Below are entries; copy exactly the lines from the one with "The society" through the one with "with the good facilities. Overall, I'd rate", both included, and leave out the rest.

════

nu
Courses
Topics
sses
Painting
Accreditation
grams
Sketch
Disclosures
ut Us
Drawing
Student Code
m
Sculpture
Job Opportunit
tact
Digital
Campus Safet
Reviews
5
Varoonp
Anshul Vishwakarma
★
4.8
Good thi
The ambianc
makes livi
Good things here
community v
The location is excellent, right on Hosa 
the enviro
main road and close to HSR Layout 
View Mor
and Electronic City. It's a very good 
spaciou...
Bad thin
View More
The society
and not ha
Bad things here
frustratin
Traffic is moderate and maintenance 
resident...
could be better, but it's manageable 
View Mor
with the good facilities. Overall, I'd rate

════

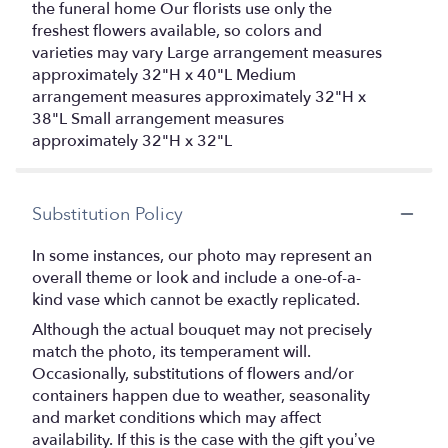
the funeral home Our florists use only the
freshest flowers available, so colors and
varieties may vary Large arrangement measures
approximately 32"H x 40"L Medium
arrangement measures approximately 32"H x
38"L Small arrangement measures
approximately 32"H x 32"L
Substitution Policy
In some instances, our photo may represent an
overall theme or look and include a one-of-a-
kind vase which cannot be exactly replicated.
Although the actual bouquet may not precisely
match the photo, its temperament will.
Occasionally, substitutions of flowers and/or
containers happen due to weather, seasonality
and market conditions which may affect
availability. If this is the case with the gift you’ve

════

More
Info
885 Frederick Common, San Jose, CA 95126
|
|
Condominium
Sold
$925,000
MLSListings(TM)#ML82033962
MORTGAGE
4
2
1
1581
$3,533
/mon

════

**Response area**:
The society
and not ha
Bad things here
frustratin
Traffic is moderate and maintenance 
resident...
could be better, but it's manageable 
View Mor
with the good facilities. Overall, I'd rate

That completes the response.